Didone, dunque, non parla ad Enea perché non lo ha perdonato; e non lo ha perdonati perché non ha mai smesso di amarlo, pur odiandolo e maledicendolo; e dalle fiamme di quell’amore e di quell’odio ella è ancora avvolta, se le porta dietro fin nel mondo dei morti, ne è tuttora schiava e straziata.

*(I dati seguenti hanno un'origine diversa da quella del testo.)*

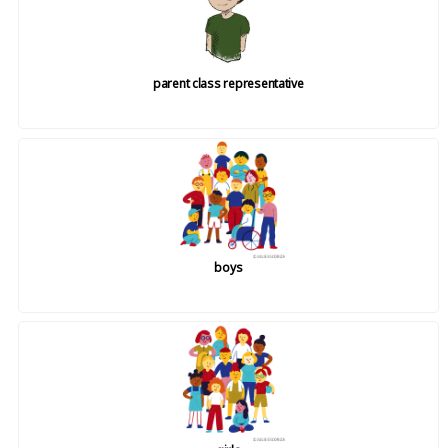
parent class representative
boys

Se gli parlasse, vorrebbe dire che ha ritrovato la pace; ma ella non l’ha trovata: è inquieta, si aggira nella selva come un’anima in pena: ella è un’anima in pena, nel senso letterale e inestinguibile del termine; e da quella pena vorrebbe liberarsi, ma non può: è la sua eterna condanna, la ragione della sua perpetua angoscia e del suo cupo smarrimento, appena attenuato dall’ansiosa ricerca dell’ombra del primo marito, Sicheo.

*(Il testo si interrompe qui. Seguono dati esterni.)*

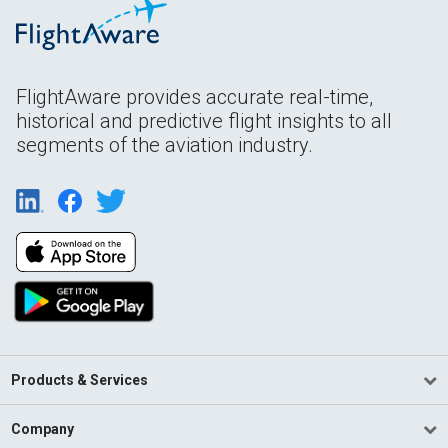
FlightAware provides accurate real-time,
historical and predictive flight insights to all
segments of the aviation industry.
Products & Services
Company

Ma dunque, per riuscire a perdonare chi ci ha ferito, dobbiamo anche smettere di amarlo? No; ma certo dobbiamo imparare ad amarlo in un altro modo, su un altro piano; e dobbiamo ricominciare ad amare noi stessi e a perdonare noi stessi. Ad amarci nonostante i nostro errori e le nostre debolezze, e a perdonarci per aver amato chi non meritava il nostro amore, chi non lo ha compreso, chi non lo ha apprezzato per quel che valeva. Solo se smettiamo di disprezzarci per aver offerto il nostro amore a chi non ne era degno, a chi ci ha inferto una terribile ferita, giocando con i nostri più profondi sentimenti, potremo riuscire anche a perdonarlo: e solo così facendo riusciremo a ritrovare la nostra pace. Chi non riesce a perdonare, in fondo non ha perdonato se stesso; e la pace rimane lontana da lui.

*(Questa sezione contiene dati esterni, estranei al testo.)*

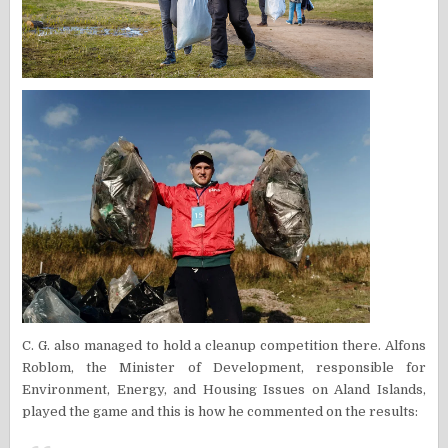
C. G. also managed to hold a cleanup competition there. Alfons
Roblom, the Minister of Development, responsible for
Environment, Energy, and Housing Issues on Aland Islands,
played the game and this is how he commented on the results:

Questo era difficile da accettare per un pagano, ma lo è già di meno per un cristiano; perché il cristiano sa che la debolezza fa parte della natura umana, e, senza crogiolarsi in essa e senza farsene un comodo alibi, nondimeno egli riesce a perdonarsi e, di conseguenza, anche a perdonare gli altri; e, se non vi riesce con le sue sole forze, può riuscirvi con l’aiuto che scende dall’alto, con l’aiuto che gli giunge allorché egli sia abbastanza forte e abbastanza umile da domandarlo.

I pagani non possedevano questa forza, perché fondavano ogni loro progetto sulle proprie forze; e, se pure chiedevano l’aiuto degli dèi, sapevano che essi erano capricciosi e volubili, non di rado crudeli, e che lo avrebbero concesso solo se ne avessero avuto voglia o convenienza: essi per loro non erano come un padre o una  madre, ma distanti, beati nella loro inaccessibilità, non toccati dalle umane miserie – e impotenti essi pure davanti al Fato.

Per questo il “pius Aeneas” alza un altare e offre un olocausto ad ogni proda sconosciuta che raggiunge, ad ogni sosta del suo interminabile viaggio; per questo interroga le sorti, innalza preghiere, invoca gli déi: perché li sente lontani, mentre vorrebbe sentirli vicini; perché li sente indifferenti, mentre vorrebbe sentirli partecipi; perché il paganesimo antico non gli basta più, non lo appaga, non lo acquieta, ed egli bussa e ribussa alle porte di un altro aldilà, ove ci sia posto per la compassione, per la dolcezza e per l’amore e non solo per la fredda giustizia e per i voleri imperscrutabili d’un incomprensibile Fato.